May Read of the Month: “Only Oona” by Tamatha Cain

Tamatha Cain’s Only Oona (Orange Blossom Publishing, 2023) is not only a remarkable woman’s story; this outstanding historical novel shines as a glittering Who’s Who in the 1940s. With impeccable research, Cain brings Oona O’Neill Chaplin to life, stretching from her early years in the Bermuda countryside to teen years roaming the streets of Manhattan to married life in the U.S. and Switzerland.

Immediately, readers will care about Oona because she was a wounded, neglected child. Abandoned and rejected repeatedly by her famous father, playwright Eugene O’Neil, Oona was determined to marry a kinder, gentler man and provide a happy life for her own children.  Her teenage friends included Gloria Vanderbilt, Carol Marcus, and Truman Capote. She dated J.D. Salinger, Orson Welles, and later in life, Ryan O’Neal. She became an inspiration for Capote’s character Holly Golightly in Breakfast at Tiffany’s and J.D. Salinger’s Sally Hayes in Catcher in the Rye. At eighteen, she married fifty-seven-year-old Charlie Chaplin. Cain succeeds in capturing the personalities of all these famous people—and many more who played roles in Oona’s life.

Oona’s playwright father is portrayed as a narcissistic, despicable man. Her mother, also a writer, was not much better in her parenting skills although she was occasionally around. As a teen, Oona roamed the streets of Manhattan with no supervision. In a private school, the wealthy Carol Marcus befriended Oona and encouraged her to move into her family home since Oona’s mother was rarely home anyway. The girls bonded over novels, fashion, make-up, and boys:

Comparing their lives at fifteen and sixteen years old to those of the heroines in the novels they read, their lack of romance was the most terrible burden.

So terrible. The subtle humor here is delightful. Soon, the girls figured out how to dress and flirt to attract boys.

Carol also introduced Oona to her friend Gloria Vanderbilt. The threesome hung out together, yet there were times Oona is left out—as frequently happens when a third party is introduced to a friendship. Yet in some ways, Oona believed she and Gloria had more in common than she and Carol did:

She and Gloria shared more than looks. They shared the kinds of pasts that seemed to have no solid timeline, marked by scary moments and times of emptiness, loneliness, and determination. They also had parents who saw their children as pawns in a game where the most selfish one wins.
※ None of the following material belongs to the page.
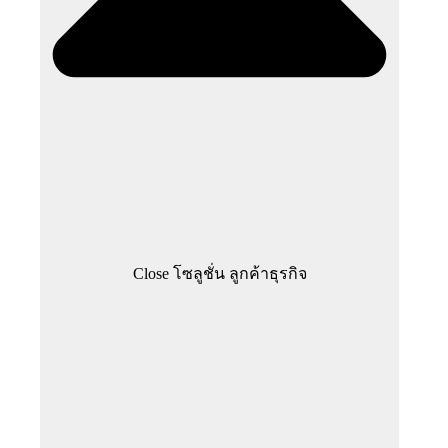
Close โซลูชั่น ลูกค้าธุรกิจ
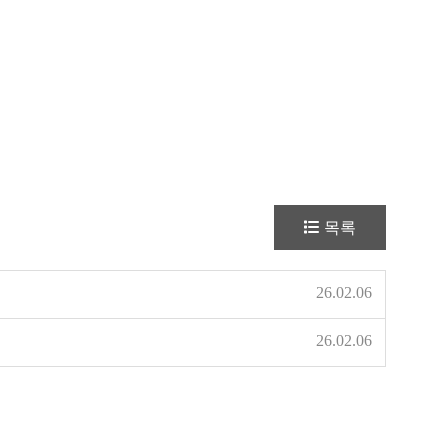
목록
26.02.06
26.02.06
One thing all three girls agreed on: “the most valuable thing a woman could hope to be was a beauty.” And each was beautiful, Oona most of all. So lovely she was named the Debutante of the Year by the Café Society. The girls pledged to marry rich, older geniuses because it was “harder for a woman to get her own money any other way than marriage.” One genius who hung out with them was Truman Capote, but since he was gay, he remained just a friend. Another was J.D. Salinger, who developed a serious passion for Oona. Eventually she realized a more serious relationship with him would be a mistake, for he was too much like her father. Jerry Salinger would require total freedom to come and go with no consideration for anyone else. And Oona was “determined to do more, see more, be more.”

The genius Oona discovered is Charlie Chaplin—and she never was put off by the age difference. To her, age was irrelevant because of his character and his kindness:

. . . Charlie had proven to her that a man could be both strong and tender. That a genius could be a genius without tearing the people who loved him to shreds and casting them aside. Indeed, he could be even greater for holding onto his humanity rather than despising it.

Charlie’s devotion healed Oona’s childhood heartbreak and allowed her the freedom “to be only Oona, nothing more, nothing less, nothing else but herself.” And isn’t that what every human yearns for—to drop the mask and to shed other people’s expectations and demands? Just to love and be loved.

Only Oona is such an amazing story. Nearly everyone knows who Charlie Chaplin was. Southern Literary Review is thankful that Tamatha Cain has now shown us the woman who made him happy. Oona O’Neill Chaplin was a woman whose story deserved to be told.

Tamatha Cain

A former musician and bandleader, Tamatha Cain graduated from the University of North Florida with a concentration in Writing for the Entertainment Industry. Only Oona is her second novel, following Song of the Chimney Sweep. She won the 2020 Royal Palm Literary Award for unpublished fiction and first place in The Experience Poetry Competition. This talented writer lives in North Florida. We look forward to reading more of her work.